Task to complete:
Find the line with "どんな人狼ゲーム？何人ででき" in the entries below, then output every line from it down to the line with "Benjamin Netanyahou an", exactly and with no pictures.

The data:

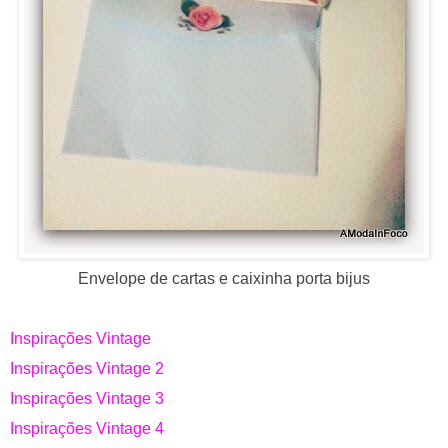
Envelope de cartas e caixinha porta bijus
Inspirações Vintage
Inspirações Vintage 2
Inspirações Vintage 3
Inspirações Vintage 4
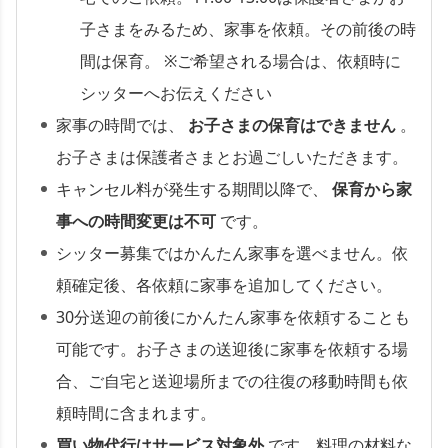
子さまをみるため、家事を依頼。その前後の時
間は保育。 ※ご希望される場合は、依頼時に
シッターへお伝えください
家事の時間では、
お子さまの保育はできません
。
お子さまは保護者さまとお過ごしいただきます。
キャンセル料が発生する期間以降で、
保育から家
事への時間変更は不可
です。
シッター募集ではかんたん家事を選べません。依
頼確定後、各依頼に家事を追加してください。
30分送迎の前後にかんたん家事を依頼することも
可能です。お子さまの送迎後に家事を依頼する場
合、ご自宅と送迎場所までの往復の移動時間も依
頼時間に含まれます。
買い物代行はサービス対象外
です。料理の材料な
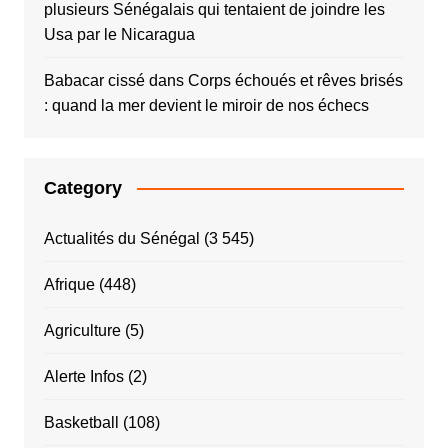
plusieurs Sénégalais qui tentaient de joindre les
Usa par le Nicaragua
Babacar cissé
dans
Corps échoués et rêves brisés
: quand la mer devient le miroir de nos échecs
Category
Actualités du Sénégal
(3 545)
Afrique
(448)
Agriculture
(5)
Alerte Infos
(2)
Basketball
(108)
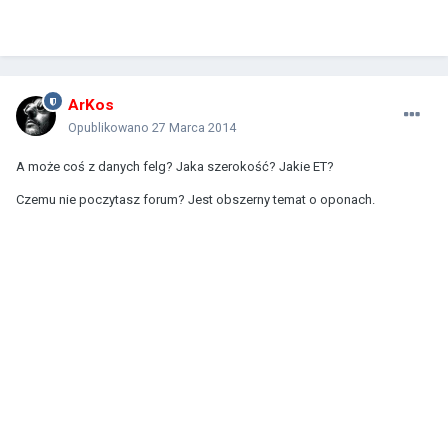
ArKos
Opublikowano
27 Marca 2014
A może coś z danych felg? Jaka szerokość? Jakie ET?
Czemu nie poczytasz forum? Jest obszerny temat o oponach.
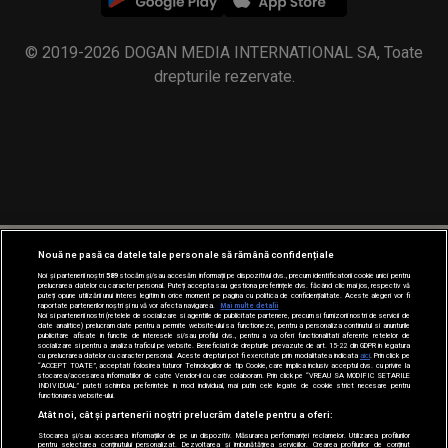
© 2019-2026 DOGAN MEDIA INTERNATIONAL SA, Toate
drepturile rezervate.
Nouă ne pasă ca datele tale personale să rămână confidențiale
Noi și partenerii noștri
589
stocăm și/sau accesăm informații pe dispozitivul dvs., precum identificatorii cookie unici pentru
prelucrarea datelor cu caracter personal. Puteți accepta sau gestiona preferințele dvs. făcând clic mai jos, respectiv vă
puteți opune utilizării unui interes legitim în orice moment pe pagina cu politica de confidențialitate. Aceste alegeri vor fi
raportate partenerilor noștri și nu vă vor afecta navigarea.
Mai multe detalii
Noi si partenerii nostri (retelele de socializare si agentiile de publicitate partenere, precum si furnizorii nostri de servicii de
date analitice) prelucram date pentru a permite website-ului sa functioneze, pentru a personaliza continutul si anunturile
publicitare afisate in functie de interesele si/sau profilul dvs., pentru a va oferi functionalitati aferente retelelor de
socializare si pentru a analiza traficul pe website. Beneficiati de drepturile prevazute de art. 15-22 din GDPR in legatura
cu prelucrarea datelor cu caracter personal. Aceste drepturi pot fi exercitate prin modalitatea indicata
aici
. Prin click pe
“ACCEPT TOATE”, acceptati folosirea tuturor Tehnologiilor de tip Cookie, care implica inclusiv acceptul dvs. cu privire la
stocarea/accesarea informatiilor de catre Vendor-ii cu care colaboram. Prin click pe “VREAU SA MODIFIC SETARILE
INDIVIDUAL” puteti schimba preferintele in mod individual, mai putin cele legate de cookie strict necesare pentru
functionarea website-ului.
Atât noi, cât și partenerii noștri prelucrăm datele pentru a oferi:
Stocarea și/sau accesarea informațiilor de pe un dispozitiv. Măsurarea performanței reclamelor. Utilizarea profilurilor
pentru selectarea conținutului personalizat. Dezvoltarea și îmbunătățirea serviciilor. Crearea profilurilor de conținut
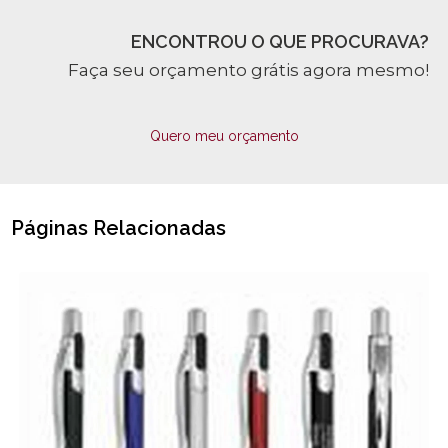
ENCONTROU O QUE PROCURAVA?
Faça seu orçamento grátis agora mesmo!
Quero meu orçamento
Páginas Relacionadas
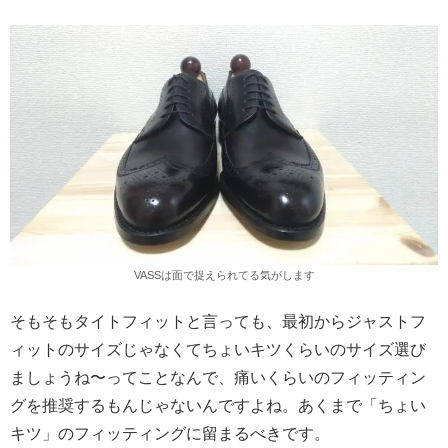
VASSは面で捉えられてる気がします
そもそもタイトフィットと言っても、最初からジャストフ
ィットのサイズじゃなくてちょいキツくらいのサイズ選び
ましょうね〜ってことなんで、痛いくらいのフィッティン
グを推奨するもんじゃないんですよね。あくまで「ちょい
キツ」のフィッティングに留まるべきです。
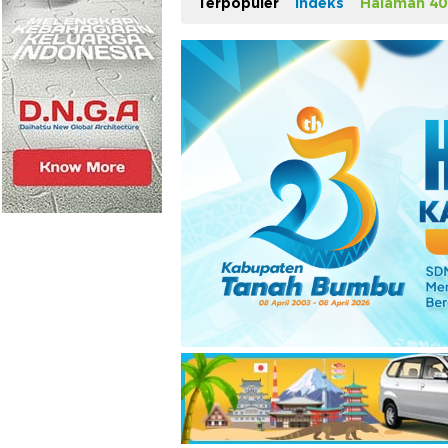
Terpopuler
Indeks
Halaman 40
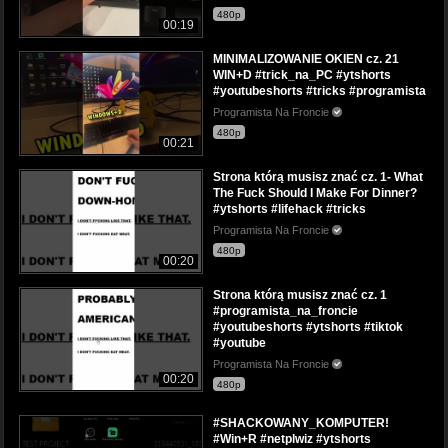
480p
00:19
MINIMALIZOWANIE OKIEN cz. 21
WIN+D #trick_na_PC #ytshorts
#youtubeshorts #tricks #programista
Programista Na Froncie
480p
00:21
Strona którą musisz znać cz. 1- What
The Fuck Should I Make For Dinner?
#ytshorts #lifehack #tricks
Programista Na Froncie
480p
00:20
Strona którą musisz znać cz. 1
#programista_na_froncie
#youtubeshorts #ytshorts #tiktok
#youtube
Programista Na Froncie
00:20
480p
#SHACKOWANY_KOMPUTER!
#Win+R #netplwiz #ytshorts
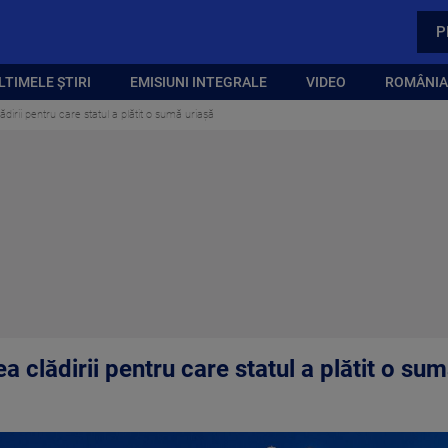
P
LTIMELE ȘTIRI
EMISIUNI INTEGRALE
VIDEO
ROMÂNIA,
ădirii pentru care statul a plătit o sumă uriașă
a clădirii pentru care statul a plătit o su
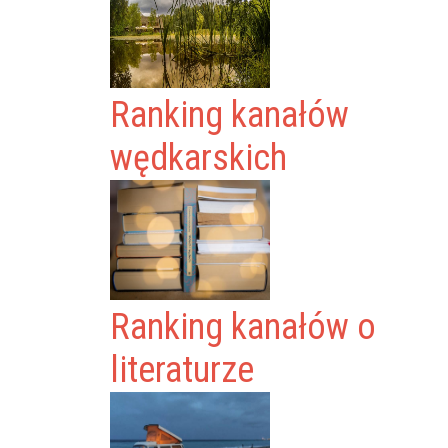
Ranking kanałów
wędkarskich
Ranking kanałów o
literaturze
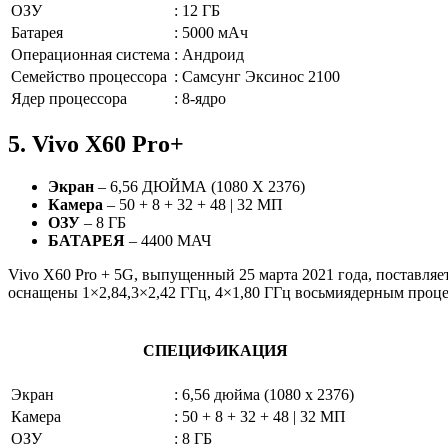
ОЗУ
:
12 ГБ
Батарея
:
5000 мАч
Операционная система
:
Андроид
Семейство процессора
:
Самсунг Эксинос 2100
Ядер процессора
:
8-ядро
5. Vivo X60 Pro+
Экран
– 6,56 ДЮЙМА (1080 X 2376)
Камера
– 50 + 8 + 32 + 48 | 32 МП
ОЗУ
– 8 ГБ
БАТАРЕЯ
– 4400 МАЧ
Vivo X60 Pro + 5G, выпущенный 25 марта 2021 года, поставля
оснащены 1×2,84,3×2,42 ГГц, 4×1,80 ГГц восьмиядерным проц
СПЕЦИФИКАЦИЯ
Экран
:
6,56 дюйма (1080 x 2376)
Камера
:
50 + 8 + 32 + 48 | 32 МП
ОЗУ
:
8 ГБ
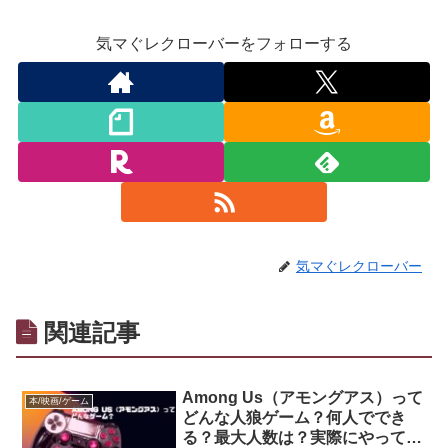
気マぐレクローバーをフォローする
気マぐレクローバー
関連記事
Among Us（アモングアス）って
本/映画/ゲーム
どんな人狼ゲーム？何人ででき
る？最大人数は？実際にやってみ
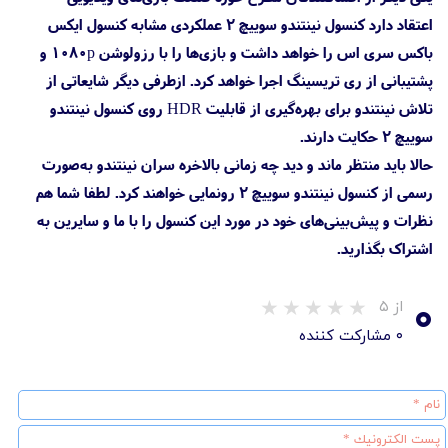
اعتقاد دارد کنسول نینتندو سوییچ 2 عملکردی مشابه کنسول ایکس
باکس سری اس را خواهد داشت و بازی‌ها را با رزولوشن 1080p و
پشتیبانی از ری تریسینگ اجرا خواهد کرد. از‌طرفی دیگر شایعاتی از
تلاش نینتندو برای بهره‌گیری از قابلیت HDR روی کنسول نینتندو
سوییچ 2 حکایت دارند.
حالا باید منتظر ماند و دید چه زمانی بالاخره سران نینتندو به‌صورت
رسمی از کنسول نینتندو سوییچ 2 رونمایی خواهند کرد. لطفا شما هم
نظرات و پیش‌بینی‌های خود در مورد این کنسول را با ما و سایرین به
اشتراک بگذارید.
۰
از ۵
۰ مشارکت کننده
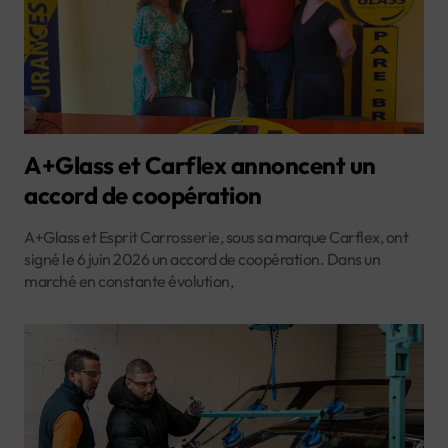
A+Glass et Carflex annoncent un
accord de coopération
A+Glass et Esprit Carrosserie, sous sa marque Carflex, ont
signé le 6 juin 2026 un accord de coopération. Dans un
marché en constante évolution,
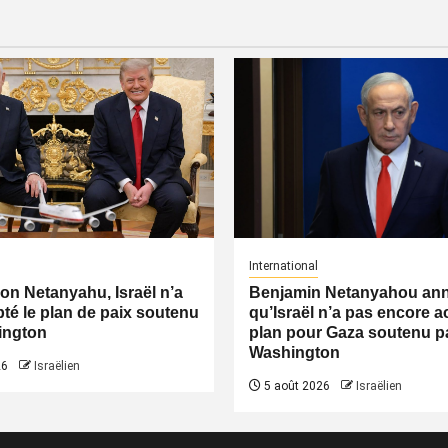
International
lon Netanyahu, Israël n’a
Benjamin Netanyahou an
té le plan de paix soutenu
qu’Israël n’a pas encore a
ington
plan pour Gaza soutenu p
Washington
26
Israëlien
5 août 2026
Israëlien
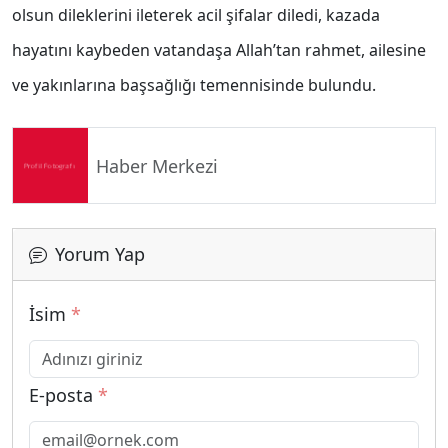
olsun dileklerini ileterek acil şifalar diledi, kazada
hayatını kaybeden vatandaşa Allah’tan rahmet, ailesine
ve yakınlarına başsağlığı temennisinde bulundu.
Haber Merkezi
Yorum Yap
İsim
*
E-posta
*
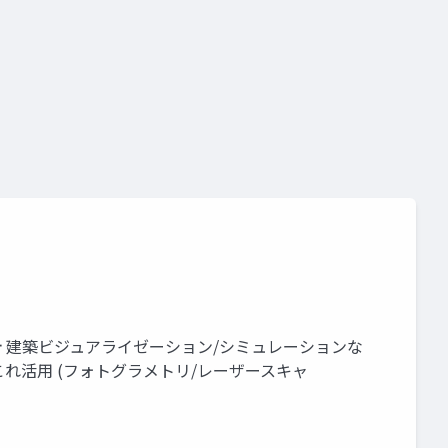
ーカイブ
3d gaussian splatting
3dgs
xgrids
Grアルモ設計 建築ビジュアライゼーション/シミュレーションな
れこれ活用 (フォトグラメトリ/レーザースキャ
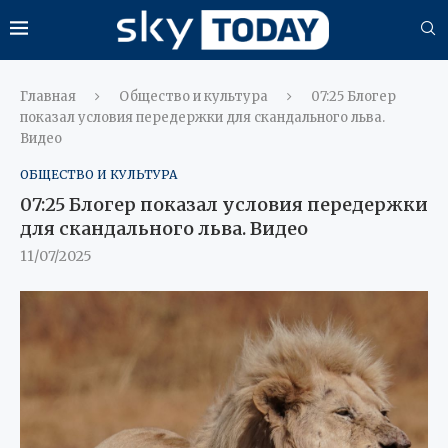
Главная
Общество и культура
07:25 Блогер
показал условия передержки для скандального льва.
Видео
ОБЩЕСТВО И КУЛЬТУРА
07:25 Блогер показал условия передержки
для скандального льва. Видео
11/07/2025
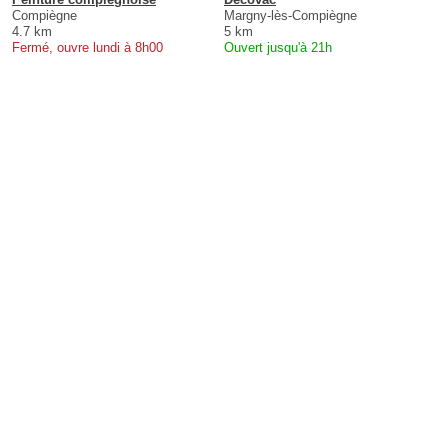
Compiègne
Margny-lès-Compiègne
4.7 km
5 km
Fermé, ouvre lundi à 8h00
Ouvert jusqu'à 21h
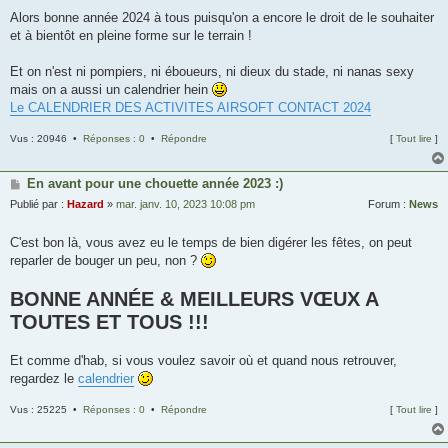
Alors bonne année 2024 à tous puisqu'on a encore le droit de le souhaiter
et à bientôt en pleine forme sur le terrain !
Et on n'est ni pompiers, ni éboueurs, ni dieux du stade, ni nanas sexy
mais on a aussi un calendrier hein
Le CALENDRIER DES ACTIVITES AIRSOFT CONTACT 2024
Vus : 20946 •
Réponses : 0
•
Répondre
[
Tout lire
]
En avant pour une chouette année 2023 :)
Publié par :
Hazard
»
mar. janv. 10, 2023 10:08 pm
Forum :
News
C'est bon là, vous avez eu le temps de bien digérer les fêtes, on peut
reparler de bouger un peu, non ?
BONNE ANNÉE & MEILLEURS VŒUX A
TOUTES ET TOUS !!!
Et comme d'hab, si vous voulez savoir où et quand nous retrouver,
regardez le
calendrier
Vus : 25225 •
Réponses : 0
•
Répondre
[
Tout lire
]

Task response:
どんな人狼ゲーム？何人ででき
る？最大人数は？実際にやってみ
اعتقاد دارد کنسول نینتندو سوییچ 2 عملکردی مشابه کنسول ایکس
باکس سری اس را خواهد داشت و بازی‌ها را با رزولوشن 1080p و
پشتیبانی از ری تریسینگ اجرا خواهد کرد. از‌طرفی دیگر شایعاتی از
تلاش نینتندو برای بهره‌گیری از قابلیت HDR روی کنسول نینتندو
سوییچ 2 حکایت دارند.
حالا باید منتظر ماند و دید چه زمانی بالاخره سران نینتندو به‌صورت
رسمی از کنسول نینتندو سوییچ 2 رونمایی خواهند کرد. لطفا شما هم
نظرات و پیش‌بینی‌های خود در مورد این کنسول را با ما و سایرین به
اشتراک بگذارید.
۰
از ۵
۰ مشارکت کننده
A+Glass et Carflex annoncent un
accord de coopération
A+Glass et Esprit Carrosserie, sous sa marque Carflex, ont
signé le 6 juin 2026 un accord de coopération. Dans un
marché en constante évolution,
International
lon Netanyahu, Israël n’a
Benjamin Netanyahou an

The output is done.